But enough of that, the opener 'Hunted by a Freak' is simply a great post rock song. Here, the spindly opening riff stretches along with that practiced Mogwai uncertainty, segueing nicely into a mellifluous chorus: soon the delay pedals arrive on scene to increase the emotional fervour. Yet the intention to wig out, to simply add more, is commendably forestalled (see ‘mature Mogwai’) and instead Mogwai shift the mood to one of calm in the middle eight, where a cello weaves between clean guitar lines. This demonstrates Mogwai’s growing maturity working to their advantage, and the shift back into the chorus clinches the songs hymnal quality perfectly.
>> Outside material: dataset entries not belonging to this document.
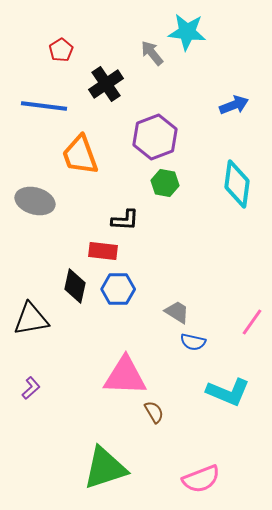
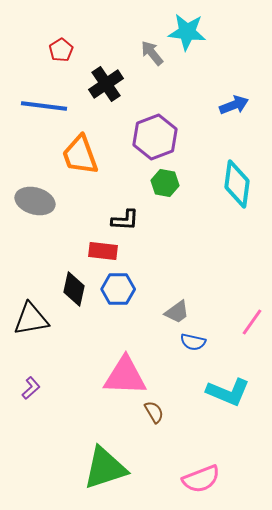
black diamond: moved 1 px left, 3 px down
gray trapezoid: rotated 112 degrees clockwise
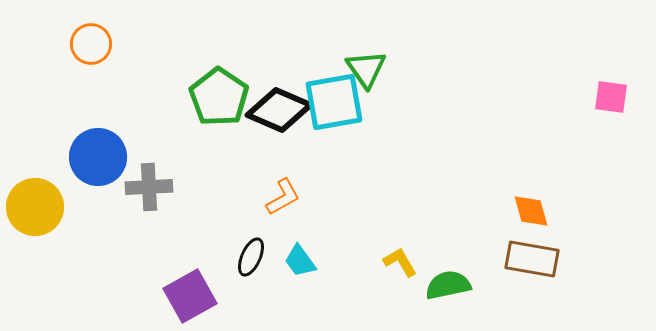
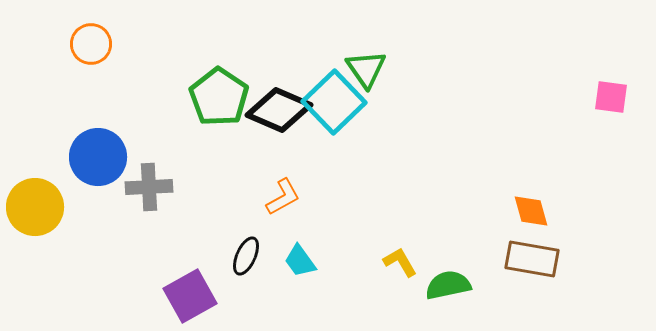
cyan square: rotated 34 degrees counterclockwise
black ellipse: moved 5 px left, 1 px up
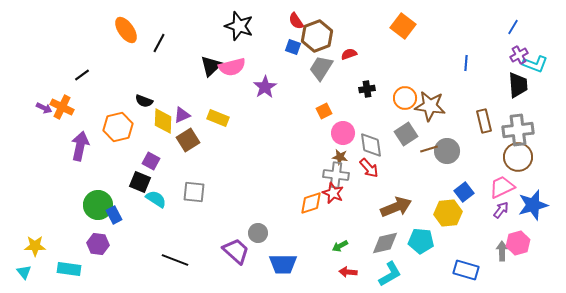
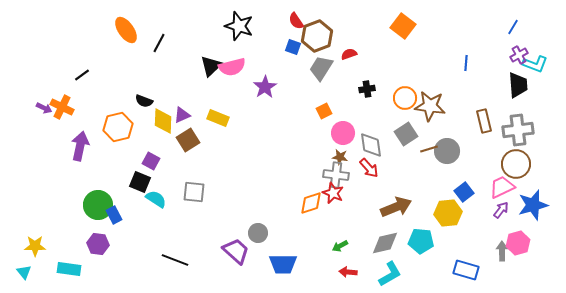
brown circle at (518, 157): moved 2 px left, 7 px down
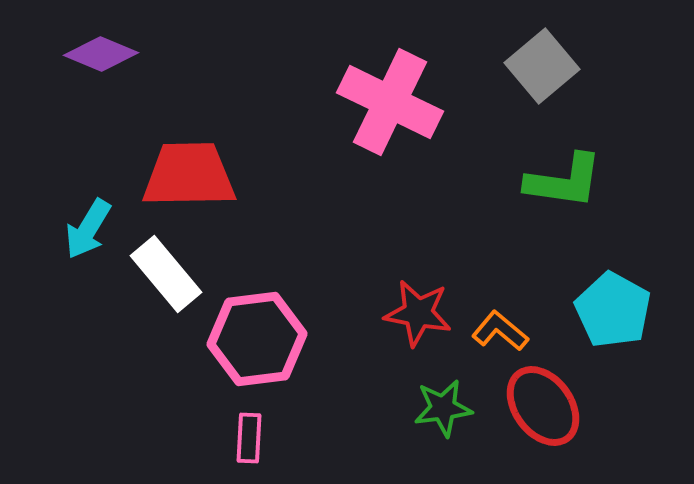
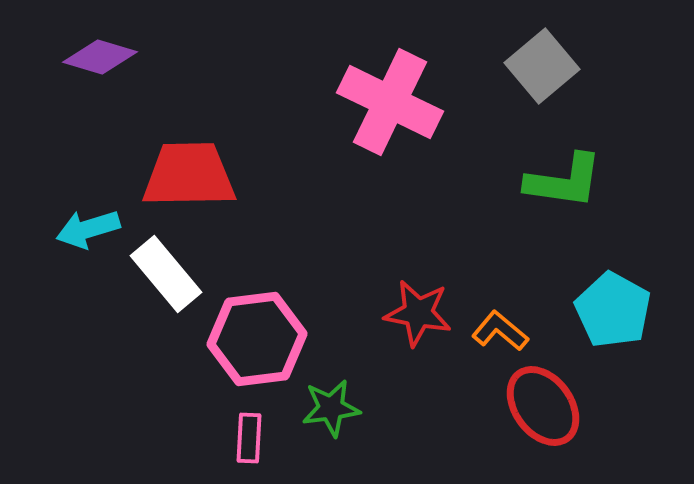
purple diamond: moved 1 px left, 3 px down; rotated 6 degrees counterclockwise
cyan arrow: rotated 42 degrees clockwise
green star: moved 112 px left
'Killing all the flies' starts of with a simple guitar riff that is evocative of REM, complete with vocoder-voice layered over the top. The song seems like it would be better suited to a live vocal, and maybe Mogwai could have given Gruff Rhys a call, who added so much to 'Dial:Revenge' on Rock Action. This is a similar sort of song, but the structure lacks any kind of punch and after a flurry of guitars mid-song, collapses away into the same tedious, skipworthy harmonics as closes ‘Kids Will be Skeletons‘.
The intermission of 'Boring Machines' is welcome and vital. The melange of smooth textural sounds, culled from all kinds of treated feedback and rich organ, create a choral sound that is reminiscent of some post-rock church service. Like with 'Moses', the percussion is intermittent and allows the music to breath: undoubtedly this is one of my favourite songs on the album, and it has a majesty that seems to make it a spyhole into the icy drifts of Sigur Ros.
'Ratts of the Captial' is undoubtedly the standout. It has that typical Mogwai build up with its spindly-clean telecasters, yet the transition into the chorus is unexpected and alters the mood from a sense of ennui to ebullient expectation. The band again show their growing observance for the advantages of restraint, almost sadistically refusing the temptation to kick in with the distortion to the last possible moment: the resultant effect is pure energy and exhilaration. The song ends with a kick of majestic octaves that is evocative of King Crimson or Tool - a slight overkill here - but it doesn't mean this song isn't fantastic. The production is so good that the xylophone is allowed to chime through and not be destroyed by the overarching guitars: Mogwai again get that balance between beauty and brutality that is a part of all their best work.
'Stop Coming To My House' is slightly disappointing. The melody the song develops is to begin with interesting, but then the capturing of it by simply topping it with distortion topples any sense of drama this song is trying to create. This is the sort of song Mogwai could write in their sleep; it is an example of where the temptation to indulge is simply too great for them.
Overall, this is an album worth having. If you are wanting a gateway into post-rock this is also a good place to start: it shows some of its weaknesses and some of its strengths, but most of all nearly all of these songs are good songs - there is precious little filler and there is a coherence on offer that many of Mogwai's albums seem to lack.